Figure 7b (j) shows the optimization of the j-direction index of all eight producers for Case 6. All j-direction indexes for eight producers were optimized in the interval between index 5 and 32 to limit the number of cells to be evaluated. The graph showed the direction j indexes were scattering randomly in the first 30 generations, with a minimum of 5 j-direction indexes and a maximum of 32 j-direction indexes. Still, they gradually decreased in intervals as the generations reached a maximum generation of 120. Starting at the 90th generation, the graph pattern showed that the j indexes began to be more consistent, and the optimum j indexes were observed to be at the 96th generation as the optimum cumulative oil production reached an optimal solution.
Figure 7b (k) shows the optimization of the k-direction index of all eight producers for Case 6. All k-direction indexes for eight producers were optimized in the interval between indexes 1 and 4 because the synthetic reservoir model was only a four-layered model. The graph shows that the direction k indexes were scattering randomly in the first 60 generations, with a minimum of one k-direction index and a maximum of four k-direction index involved. Starting at the 61st generation, the graph pattern showed that the k indexes began to be consistent, and the optimum k indexes were observed to be at the 96th generation as the optimum cumulative oil production reached an optimal solution.

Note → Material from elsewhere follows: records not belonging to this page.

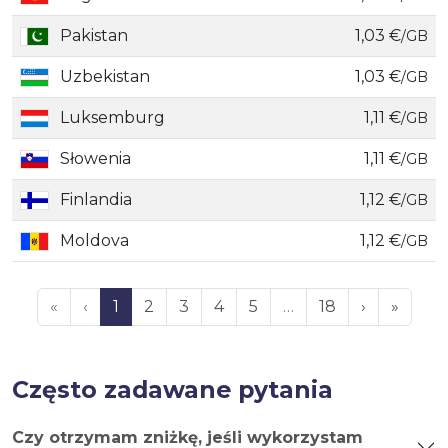
Pakistan
1,03 €
/GB
Uzbekistan
1,03 €
/GB
Luksemburg
1,11 €
/GB
Słowenia
1,11 €
/GB
Finlandia
1,12 €
/GB
Moldova
1,12 €
/GB
«
‹
1
2
3
4
5
…
18
›
»
Często zadawane pytania
Czy otrzymam zniżkę, jeśli wykorzystam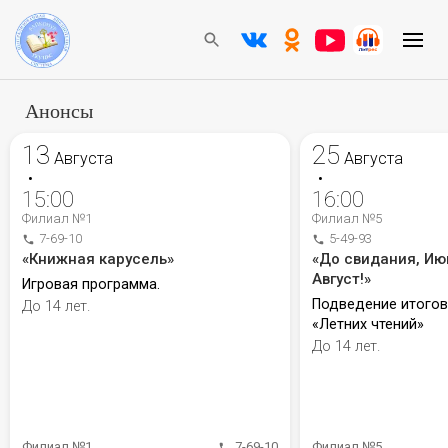
Анонсы
13
25
Августа
Августа
•
•
15:00
16:00
Филиал №1
Филиал №5
7-69-10
5-49-93
«Книжная карусель»
«До свидания, Ию
Август!»
Игровая программа.
Подведение итого
До 14 лет.
«Летних чтений»
До 14 лет.
Филиал №1
7-69-10
Филиал №5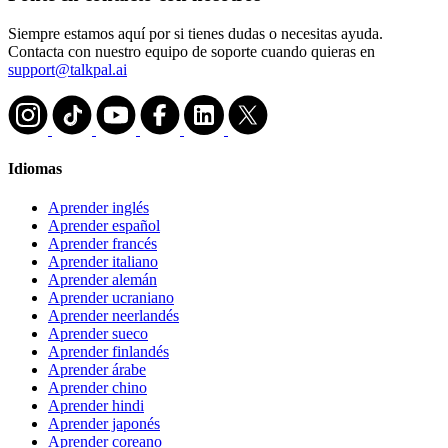
Siempre estamos aquí por si tienes dudas o necesitas ayuda.
Contacta con nuestro equipo de soporte cuando quieras en
support@talkpal.ai
Idiomas
Aprender inglés
Aprender español
Aprender francés
Aprender italiano
Aprender alemán
Aprender ucraniano
Aprender neerlandés
Aprender sueco
Aprender finlandés
Aprender árabe
Aprender chino
Aprender hindi
Aprender japonés
Aprender coreano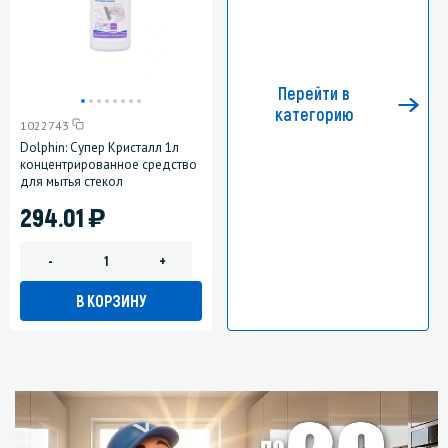
Перейти в
категорию
1022743
Dolphin: Супер Кристалл 1л
концентрированное средство
для мытья стекол
)
294.01
-
+
В КОРЗИНУ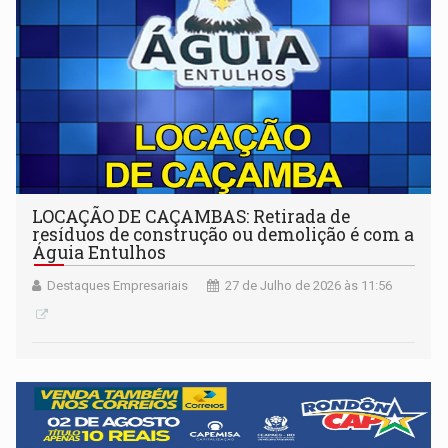
LOCAÇÃO DE CAÇAMBAS: Retirada de
resíduos de construção ou demolição é com a
Águia Entulhos
Destaques Empresariais
27 de Julho de 2026 às 11:56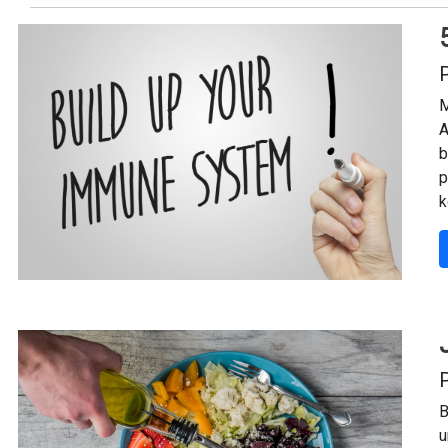
P
M
A
b
p
k
P
B
u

In light of the expounded methods for GA application in well placement, a comparative analysis is discussed even from a wider field of research, Zingg et al. [
24] made an emphatic claim that GA and GB algorithms are most synonymous and reliable when converging under several aerodynamic shape optimization problems. That being said Ahmad et al. [
25] object to the convergence similarities when it comes to comparing GA and GB with a benchmark of a cancer and diabetes dataset trained from artificial neural network architecture. However, when it comes to the GA algorithm, we noticed from our simulation, as shown in
Table 1, that the best optimum solution came from case 4 with the 111st generation, which clearly indicates that for a higher generation with an effective base, you will obtain the optimum production solution.
Despite the above solutions,
Figure 8 provides a comparative analysis of GA and PSO work conducted by Minton and Archer [
26]. Their work iterated that the performance of PSO was considered better than all other algorithms tested. However, they recommended the use of objective function approximations when initializing seeding which should be further exploited. The combination of particle swarm and simulated annealing could be in a sequential manner for better optimization.
Though this study has pronounced a GA with a benchmark reservoir dataset from the IMEX simulator as the best performing algorithm for well placement, we agree with Minton and Archer to further explore the use of improved PSO algorithms and the integration of the same CMG modeling tool.